THE VERY BEST OF: THE PRESTIGE ERA
He’s the other giant of modern Jazz, standing equally tall as his occasional bandmate Miles Davis. There is no need to elaborate on the importance and influence of Coltrane’s legacy. It permeates most real jazz that has been written and performed since he passed away. Captured here are 10 tracks from 1956 to 1958; each piece is a blast of confident control, a mini musical dissertation on how to make a perfect Jazz record. His time in the trenches with Davis and pianist Thelonious Monk had given Coltrane an education, and obviously inspired a push toward total excellence.

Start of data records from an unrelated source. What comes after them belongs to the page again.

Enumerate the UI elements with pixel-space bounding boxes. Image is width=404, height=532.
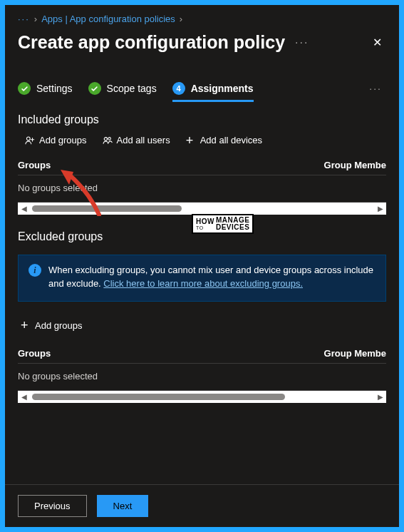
col-groups: Groups	[18, 348, 51, 359]
wm-how: HOW	[196, 218, 214, 225]
breadcrumb: ··· › Apps | App configuration policies …	[5, 5, 399, 29]
included-heading: Included groups	[18, 113, 386, 126]
included-groups-section: Included groups Add groups Add all users…	[5, 101, 399, 215]
next-button[interactable]: Next	[97, 495, 149, 517]
excluded-scrollbar[interactable]: ◀ ▶	[18, 391, 386, 403]
excluded-empty-text: No groups selected	[18, 371, 98, 382]
tab-scope-tags[interactable]: Scope tags	[88, 82, 157, 101]
add-all-users-label: Add all users	[117, 135, 170, 145]
wizard-footer: Previous Next	[5, 484, 399, 527]
tabs-overflow-icon[interactable]: ···	[369, 83, 382, 100]
included-command-bar: Add groups Add all users + Add all devic…	[18, 135, 386, 145]
page-title: Create app configuration policy	[18, 32, 285, 53]
svg-point-1	[104, 137, 107, 140]
col-group-members: Group Membe	[324, 160, 386, 170]
included-empty-text: No groups selected	[18, 183, 98, 193]
wm-devices: DEVICES	[216, 224, 249, 231]
excluded-add-groups-button[interactable]: + Add groups	[21, 320, 83, 331]
scroll-right-icon[interactable]: ▶	[374, 203, 386, 215]
scroll-left-icon[interactable]: ◀	[18, 203, 30, 215]
included-scrollbar[interactable]: ◀ ▶	[18, 203, 386, 215]
col-group-members: Group Membe	[324, 348, 386, 359]
watermark-logo: HOW TO MANAGE DEVICES	[192, 214, 254, 234]
tab-assignments-label: Assignments	[191, 83, 254, 94]
check-icon	[18, 82, 31, 95]
included-table-body: No groups selected	[18, 175, 386, 203]
excluded-table-body: No groups selected	[18, 364, 386, 391]
plus-icon: +	[21, 320, 31, 330]
exclusion-info-box: i When excluding groups, you cannot mix …	[18, 255, 386, 302]
info-text: When excluding groups, you cannot mix us…	[48, 264, 375, 291]
add-all-devices-label: Add all devices	[200, 135, 262, 145]
chevron-right-icon: ›	[180, 14, 182, 24]
close-icon[interactable]: ✕	[368, 31, 386, 53]
svg-point-2	[108, 137, 110, 140]
tab-settings[interactable]: Settings	[18, 82, 73, 101]
add-groups-label: Add groups	[39, 135, 87, 145]
wizard-tabs: Settings Scope tags 4 Assignments ···	[5, 53, 399, 101]
breadcrumb-root-ellipsis[interactable]: ···	[18, 14, 30, 24]
scroll-left-icon[interactable]: ◀	[18, 391, 30, 403]
tab-scope-label: Scope tags	[107, 83, 157, 94]
check-icon	[88, 82, 101, 95]
col-groups: Groups	[18, 160, 51, 170]
excluded-groups-content: + Add groups Groups Group Membe No group…	[5, 302, 399, 403]
tab-settings-label: Settings	[36, 83, 73, 94]
person-add-icon	[25, 135, 35, 145]
scroll-right-icon[interactable]: ▶	[374, 391, 386, 403]
title-more-icon[interactable]: ···	[295, 36, 309, 49]
previous-button[interactable]: Previous	[18, 495, 87, 517]
scroll-thumb[interactable]	[32, 205, 182, 212]
title-row: Create app configuration policy ··· ✕	[5, 29, 399, 53]
scroll-thumb[interactable]	[32, 394, 285, 400]
tab-assignments[interactable]: 4 Assignments	[172, 82, 254, 101]
info-icon: i	[29, 264, 41, 277]
wm-to: TO	[196, 225, 214, 230]
included-table-header: Groups Group Membe	[18, 154, 386, 175]
add-all-devices-button[interactable]: + Add all devices	[186, 135, 262, 145]
add-groups-button[interactable]: Add groups	[25, 135, 87, 145]
plus-icon: +	[186, 135, 196, 145]
step-number-badge: 4	[172, 82, 185, 95]
breadcrumb-link[interactable]: Apps | App configuration policies	[41, 14, 175, 24]
svg-point-0	[26, 137, 30, 140]
excluded-table-header: Groups Group Membe	[18, 342, 386, 364]
blade-panel: ··· › Apps | App configuration policies …	[5, 5, 399, 527]
excluded-add-groups-label: Add groups	[35, 320, 83, 331]
people-icon	[103, 135, 113, 145]
chevron-right-icon: ›	[34, 14, 37, 24]
add-all-users-button[interactable]: Add all users	[103, 135, 170, 145]
info-link[interactable]: Click here to learn more about excluding…	[103, 278, 303, 289]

With equal parts skill and soul, he blazed through multiple pieces of music, branding each as his own with a rich and powerful command of the saxophone, one that has not really been matched since then. His unique interplay with trumpeter Donald Byrd on “Lover Come Back To Me” is a schoolboy lesson in collaboration and exploration, and simply unforgettable. Fast, slow, jammy or moody, Coltrane could do it all.
THE VERY BEST OF
He had it all – the looks, the sound, the charisma, the reputation, and sadly, the taste for dope. Chet Baker has long been an icon, an incredible trumpet player and vocalist whose life circled down into a tragic tale of wasted talent and untimely death, eloquently reinvigorated in a fawning documentary by Bruce Weber (now almost impossible to find). But putting aside the drama, Baker was a master, who sang and played like an impressionist painter, delivering the “essence” of a melody in a way that pulls you toward it, and allows you to construct the framework in your own mind. From his early 20s, working with Gerry Mulligan, Baker got noticed immediately by both other players and jazz aficionados, and the 14 tracks on this fine compilation give a fairly comprehensive and profoundly entertaining panorama of Baker’s skills. His ability to turn standards into his own tunes was remarkable, and each cut is a treat. His tender half tempo version of “How High The Moon” is a prime example. As one of the very few jazzmen who also sang, Baker had a honey smooth voice that oozed sensuality. During these sessions, Baker played with an energy and smoothness that belied his impending battles with the demons of excess and temptation, and while he recorded sporadically in later years, he maintained that magic touch until the end.